Note:
This topic has been translated from a Chinese forum by GPT and might contain errors.
Original topic: TiDB v6.1.1 缩容Tikv ,其他kv 节点一直打印invalid store xxxx, 集群查询不正常报错tikvserver busy
[TiDB Usage Environment] Production Environment / Testing / PoC
[TiDB Version] tidb v6.1.1
[Reproduction Path] What operations were performed to cause the issue
Scaled down a KV node
[Encountered Issue: Problem Phenomenon and Impact]
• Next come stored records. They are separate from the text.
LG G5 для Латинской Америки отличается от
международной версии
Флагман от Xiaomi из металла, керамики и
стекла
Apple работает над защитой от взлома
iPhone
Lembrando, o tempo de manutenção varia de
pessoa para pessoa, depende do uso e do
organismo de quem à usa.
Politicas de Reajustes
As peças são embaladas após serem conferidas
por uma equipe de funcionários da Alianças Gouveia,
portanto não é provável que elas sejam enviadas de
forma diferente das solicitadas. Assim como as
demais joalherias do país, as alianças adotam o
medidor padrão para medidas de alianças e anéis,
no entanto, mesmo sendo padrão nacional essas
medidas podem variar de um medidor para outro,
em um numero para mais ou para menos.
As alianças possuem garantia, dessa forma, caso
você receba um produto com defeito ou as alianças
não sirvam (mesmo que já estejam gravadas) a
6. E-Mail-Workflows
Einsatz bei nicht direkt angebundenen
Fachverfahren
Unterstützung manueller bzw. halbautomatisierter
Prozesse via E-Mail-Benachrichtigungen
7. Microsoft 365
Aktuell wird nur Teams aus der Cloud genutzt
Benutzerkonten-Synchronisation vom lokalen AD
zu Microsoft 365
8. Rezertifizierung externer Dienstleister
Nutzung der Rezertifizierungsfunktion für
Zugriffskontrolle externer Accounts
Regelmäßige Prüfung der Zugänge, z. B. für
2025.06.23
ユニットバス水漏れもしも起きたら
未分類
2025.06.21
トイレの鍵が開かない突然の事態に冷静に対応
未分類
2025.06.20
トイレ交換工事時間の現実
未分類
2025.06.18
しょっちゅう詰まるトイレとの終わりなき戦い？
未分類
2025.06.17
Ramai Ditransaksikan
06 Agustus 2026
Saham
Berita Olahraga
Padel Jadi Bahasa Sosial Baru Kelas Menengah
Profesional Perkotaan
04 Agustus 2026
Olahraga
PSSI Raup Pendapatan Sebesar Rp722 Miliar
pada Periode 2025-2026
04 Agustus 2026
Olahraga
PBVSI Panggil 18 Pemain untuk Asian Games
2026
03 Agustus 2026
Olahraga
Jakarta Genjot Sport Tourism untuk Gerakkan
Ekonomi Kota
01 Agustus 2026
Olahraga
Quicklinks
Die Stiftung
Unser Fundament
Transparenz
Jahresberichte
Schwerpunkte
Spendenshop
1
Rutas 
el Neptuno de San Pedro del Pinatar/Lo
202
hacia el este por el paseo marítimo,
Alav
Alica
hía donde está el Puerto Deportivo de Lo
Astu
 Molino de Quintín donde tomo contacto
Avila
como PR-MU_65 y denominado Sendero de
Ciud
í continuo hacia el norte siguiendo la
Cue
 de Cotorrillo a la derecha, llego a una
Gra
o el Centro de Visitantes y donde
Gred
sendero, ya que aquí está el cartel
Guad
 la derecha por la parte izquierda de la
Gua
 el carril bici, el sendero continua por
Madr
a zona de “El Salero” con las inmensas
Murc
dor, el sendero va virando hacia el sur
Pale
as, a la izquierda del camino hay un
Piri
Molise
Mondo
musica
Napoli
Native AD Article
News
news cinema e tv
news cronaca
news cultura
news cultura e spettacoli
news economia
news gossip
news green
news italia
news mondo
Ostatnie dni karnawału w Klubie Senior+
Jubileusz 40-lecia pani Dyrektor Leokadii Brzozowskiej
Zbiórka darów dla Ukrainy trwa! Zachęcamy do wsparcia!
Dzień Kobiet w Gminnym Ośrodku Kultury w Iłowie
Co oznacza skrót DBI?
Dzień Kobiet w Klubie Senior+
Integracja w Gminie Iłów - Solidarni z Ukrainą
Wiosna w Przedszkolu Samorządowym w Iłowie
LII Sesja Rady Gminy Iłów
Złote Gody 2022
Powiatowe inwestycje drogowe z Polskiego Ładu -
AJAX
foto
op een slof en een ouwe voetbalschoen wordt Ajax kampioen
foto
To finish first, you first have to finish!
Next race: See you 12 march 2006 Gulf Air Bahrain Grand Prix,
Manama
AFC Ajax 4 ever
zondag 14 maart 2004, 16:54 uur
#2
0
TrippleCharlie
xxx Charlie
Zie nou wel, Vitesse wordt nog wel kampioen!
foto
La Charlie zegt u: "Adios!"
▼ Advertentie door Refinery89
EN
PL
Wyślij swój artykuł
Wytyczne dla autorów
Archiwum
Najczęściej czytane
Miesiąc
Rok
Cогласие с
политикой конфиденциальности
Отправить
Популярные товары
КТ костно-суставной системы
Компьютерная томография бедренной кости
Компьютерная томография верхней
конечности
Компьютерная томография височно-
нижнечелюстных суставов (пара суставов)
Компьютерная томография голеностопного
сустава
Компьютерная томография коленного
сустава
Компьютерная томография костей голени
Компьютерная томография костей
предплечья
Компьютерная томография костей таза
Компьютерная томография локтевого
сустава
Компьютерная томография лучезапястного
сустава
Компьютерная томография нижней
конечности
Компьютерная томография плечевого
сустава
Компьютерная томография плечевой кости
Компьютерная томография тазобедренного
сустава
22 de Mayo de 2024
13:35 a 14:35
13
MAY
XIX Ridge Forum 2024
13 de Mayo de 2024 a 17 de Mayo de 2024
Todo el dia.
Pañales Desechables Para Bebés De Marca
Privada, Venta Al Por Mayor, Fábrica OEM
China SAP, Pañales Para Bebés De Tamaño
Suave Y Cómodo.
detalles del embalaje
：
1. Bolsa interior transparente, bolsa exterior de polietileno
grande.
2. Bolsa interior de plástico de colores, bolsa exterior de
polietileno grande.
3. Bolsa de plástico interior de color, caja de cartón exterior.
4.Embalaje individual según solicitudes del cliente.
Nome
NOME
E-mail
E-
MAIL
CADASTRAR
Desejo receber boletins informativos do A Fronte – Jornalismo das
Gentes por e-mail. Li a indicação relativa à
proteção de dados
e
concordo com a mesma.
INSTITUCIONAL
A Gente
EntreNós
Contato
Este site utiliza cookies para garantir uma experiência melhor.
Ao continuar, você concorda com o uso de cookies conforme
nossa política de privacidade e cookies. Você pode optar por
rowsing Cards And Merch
Logs from other KV nodes kept printing “invalid store xxxx,” where xxxx is the ID of the scaled-down KV node, for more than 7 hours.
SQL latency increased, and “tikv server busy” was shown in backoff.
[Resource Configuration]
[Attachments: Screenshots/Logs/Monitoring]
We restarted the PD and TiDB nodes, but the error persisted. Finally, we restarted all TiKV nodes, and the issue was resolved.
Additional Information
Our cluster was upgraded from v4.0.14 through a rolling upgrade.
It shouldn’t be. How did you perform the scale-in operation, and what version of tiup are you using?
Do you have the cluster topology information? How many TiKV and TiDB instances are there? Could you please share it for us to take a look?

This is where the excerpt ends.